Summary: Bates found the Earl in his dressing room and based on the state of the unmade and rumpled bed, it was clear he had slept there. And at breakfast, the valet asked his wife if she had a bandage. Addition to S5E5/E6.

Disclaimer: I don't own Downton Abbey or these characters.

A/N: This was written on request as sort of an addition to scenes from S5E5 and E6. It isn't quite as polished as I'd like, but I'm going ahead and posting it to get it out of my head. Consider this my usual pitiful plea for feedback.


The bell rang earlier than usual, Bates noted, before breakfast. His Lordship was not a late sleeper, but he typically did not arise so quickly in the mornings. The valet said a few words to his wife before going up, his attention already piqued.

He found the Earl in his dressing room and based on the state of the unmade and rumpled bed, it was clear he had slept there. An eyebrow raised automatically at the unusual circumstance, but Bates reigned himself in before his surprise could show.

Lord Grantham grumbled like a bear with a sore tooth as they began the procedure of dressing, which was very unlike him. While the Earl had never been exactly a 'morning person,' Bates recognized that he was usually in more of a jovial and friendly mood after waking.

Not today.

Barely a handful of words had passed his employers lips, and Bates wondered what had happened in the few hours since he'd parted from the man upon their return from Sheffield. He had seemed anxious to return to Downton after the regimental dinner the prior evening, despite the lateness of the hour. Lord Grantham had even gone the unusual route of dispensing with Bates' services and instructing the chauffeur to simply drop him at the cottage.

Deepening the mystery was the injury to his Lordship's right hand.

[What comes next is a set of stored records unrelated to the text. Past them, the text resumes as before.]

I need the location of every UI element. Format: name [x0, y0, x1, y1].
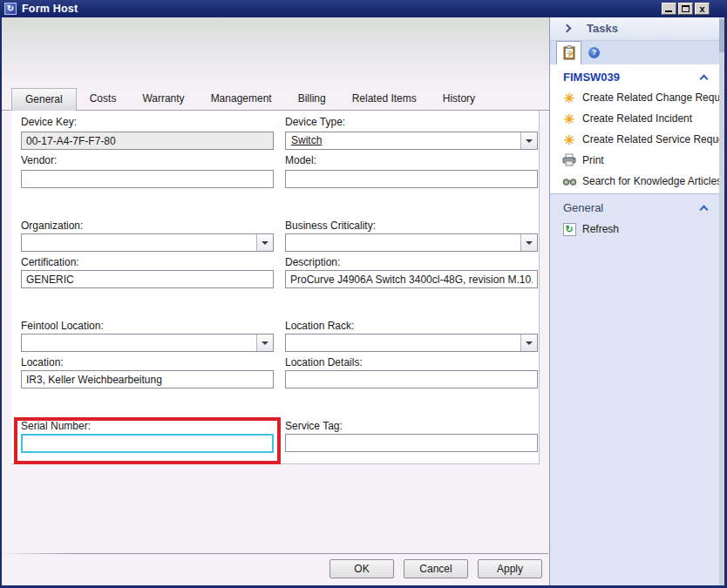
chevron-down-icon [526, 241, 533, 245]
tasks-panel-header[interactable]: Tasks [550, 17, 719, 41]
model-label: Model: [285, 154, 316, 167]
starburst-icon: ✳ [561, 132, 577, 148]
collapse-chevron-icon[interactable] [700, 206, 709, 214]
task-label: Create Related Incident [582, 110, 692, 128]
model-field[interactable] [285, 170, 538, 188]
chevron-down-icon [526, 341, 533, 345]
section-header-general[interactable]: General [550, 199, 719, 218]
chevron-right-icon[interactable] [563, 24, 572, 33]
business-criticality-label: Business Criticality: [285, 220, 376, 233]
task-search-knowledge-articles[interactable]: Search for Knowledge Articles [550, 172, 719, 192]
form-area: General Costs Warranty Management Billin… [2, 17, 549, 585]
location-label: Location: [21, 356, 64, 369]
task-create-related-service-request[interactable]: ✳ Create Related Service Request [550, 131, 719, 150]
starburst-icon: ✳ [561, 112, 577, 127]
toolbar-gradient [2, 17, 549, 87]
organization-combo[interactable] [21, 233, 274, 252]
cancel-button[interactable]: Cancel [404, 559, 468, 578]
apply-button[interactable]: Apply [478, 559, 542, 578]
tasks-tab[interactable] [556, 41, 581, 64]
location-details-field[interactable] [285, 370, 538, 389]
task-label: Create Related Service Request [582, 131, 727, 149]
tab-costs[interactable]: Costs [77, 88, 130, 111]
knowledge-search-icon [561, 174, 577, 190]
feintool-location-label: Feintool Location: [21, 320, 104, 333]
refresh-icon: ↻ [561, 222, 577, 238]
tab-strip: General Costs Warranty Management Billin… [2, 88, 549, 111]
dialog-buttons: OK Cancel Apply [2, 559, 549, 580]
window-title: Form Host [22, 0, 78, 17]
collapse-chevron-icon[interactable] [700, 75, 709, 84]
tab-related-items[interactable]: Related Items [339, 88, 430, 111]
organization-dropdown-button[interactable] [256, 234, 273, 251]
tasks-icon-tabs: ? [550, 41, 719, 64]
section-header-fimsw039[interactable]: FIMSW039 [550, 68, 719, 87]
titlebar[interactable]: ↻ Form Host x [0, 0, 727, 17]
task-label: Refresh [582, 220, 619, 239]
minimize-icon [665, 10, 672, 12]
starburst-icon: ✳ [561, 91, 577, 106]
task-refresh[interactable]: ↻ Refresh [550, 220, 719, 240]
window-border-left [0, 17, 2, 588]
tasks-panel: Tasks ? FIMSW039 [549, 17, 719, 585]
task-label: Create Related Change Request [582, 89, 727, 107]
location-rack-label: Location Rack: [285, 320, 354, 333]
business-criticality-dropdown-button[interactable] [520, 234, 537, 251]
device-type-value[interactable]: Switch [291, 132, 322, 149]
feintool-location-dropdown-button[interactable] [256, 335, 273, 351]
serial-number-field[interactable] [21, 434, 274, 453]
location-rack-dropdown-button[interactable] [520, 335, 537, 351]
maximize-button[interactable] [678, 3, 693, 15]
task-label: Search for Knowledge Articles [582, 172, 722, 191]
help-tab[interactable]: ? [581, 41, 607, 64]
tab-history[interactable]: History [430, 88, 488, 111]
printer-icon [561, 153, 577, 169]
location-details-label: Location Details: [285, 356, 363, 369]
tasks-panel-title: Tasks [587, 17, 618, 40]
device-type-dropdown-button[interactable] [520, 132, 537, 149]
device-type-label: Device Type: [285, 116, 345, 129]
section-title: General [563, 199, 603, 218]
chevron-down-icon [262, 341, 268, 345]
maximize-icon [682, 5, 690, 12]
feintool-location-combo[interactable] [21, 334, 274, 352]
section-divider [550, 193, 719, 194]
vendor-label: Vendor: [21, 154, 57, 167]
description-field[interactable] [285, 270, 538, 288]
certification-field[interactable] [21, 270, 274, 288]
task-label: Print [582, 152, 604, 170]
ok-button[interactable]: OK [330, 559, 394, 578]
task-create-related-change-request[interactable]: ✳ Create Related Change Request [550, 89, 719, 108]
task-create-related-incident[interactable]: ✳ Create Related Incident [550, 110, 719, 129]
task-print[interactable]: Print [550, 152, 719, 171]
tasks-clipboard-icon [563, 45, 575, 60]
tab-management[interactable]: Management [198, 88, 285, 111]
organization-label: Organization: [21, 220, 83, 233]
general-tab-page: Device Key: Device Type: Switch Vendor: … [11, 111, 540, 464]
device-key-label: Device Key: [21, 116, 77, 129]
button-divider [2, 553, 548, 554]
app-icon: ↻ [4, 3, 17, 15]
service-tag-field[interactable] [285, 434, 538, 452]
location-field[interactable] [21, 370, 274, 389]
form-host-window: ↻ Form Host x General Costs Warranty Man… [0, 0, 727, 588]
certification-label: Certification: [21, 256, 79, 269]
service-tag-label: Service Tag: [285, 420, 343, 433]
minimize-button[interactable] [662, 3, 676, 15]
location-rack-combo[interactable] [285, 334, 538, 352]
vendor-field[interactable] [21, 170, 274, 188]
close-icon: x [696, 3, 709, 14]
description-label: Description: [285, 256, 340, 269]
tab-general[interactable]: General [11, 88, 77, 111]
tab-billing[interactable]: Billing [285, 88, 339, 111]
device-type-combo[interactable]: Switch [285, 132, 538, 150]
chevron-down-icon [526, 139, 533, 143]
chevron-down-icon [262, 241, 268, 245]
device-key-field[interactable] [21, 132, 274, 150]
help-icon: ? [588, 47, 600, 58]
serial-number-label: Serial Number: [21, 420, 91, 433]
tab-warranty[interactable]: Warranty [129, 88, 197, 111]
business-criticality-combo[interactable] [285, 233, 538, 252]
close-button[interactable]: x [695, 3, 710, 15]
section-title: FIMSW039 [563, 68, 620, 87]
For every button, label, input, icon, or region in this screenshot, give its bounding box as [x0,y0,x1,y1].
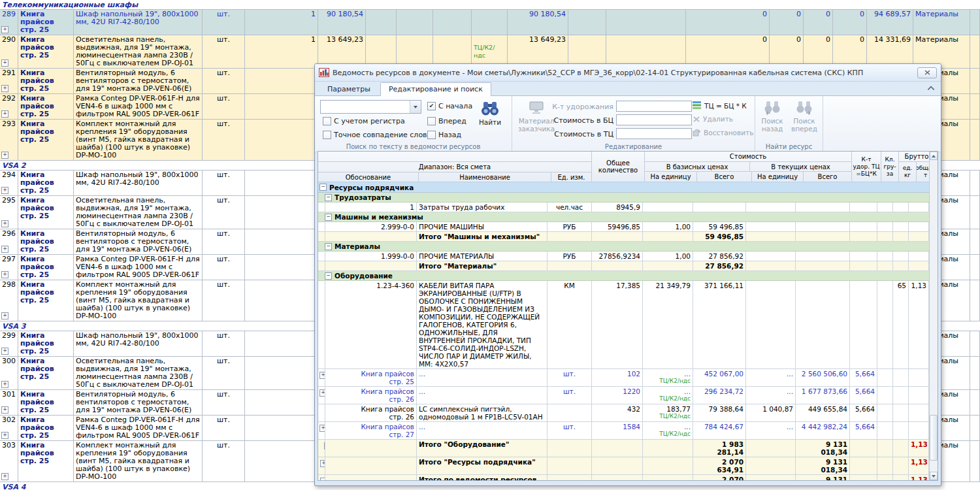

His fingers were bruised and the skin over several knuckles split. The blood had scabbed in the night but too much movement caused the clots to break and specks of flesh blood to dot the rag Lord Grantham had wrapped around the hand.

"Should I see about having this properly bandaged?" Bates asked.

The suggestion irritated the Earl, who quickly shook his head and sniped angrily, "I should think Doctor Clarkson has better things to do than tend a few scrapes."

The valet nodded, accepting the other man's annoyance in course.

"But I don't, milord," he offered.

In an instant, Lord Grantham's stance softened. He met Bates' eyes and then looked away with a sigh, obviously ashamed at the earlier sharpness in his tone. "Yes, all right, Bates. That would be helpful."

It was still early yet, and breakfast would not be ready in the dining room for another hour at most. Bates suggested that the Earl might lie in for a bit longer as he seemed to have slept poorly the night before. Speaking in respectful but knowing terms, he managed to convince his Lordship that perhaps getting a touch more sleep would be of benefit.

"Yes, I suppose I should," he agreed, and Bates turned the lights off as he left with a promise to return in an hour.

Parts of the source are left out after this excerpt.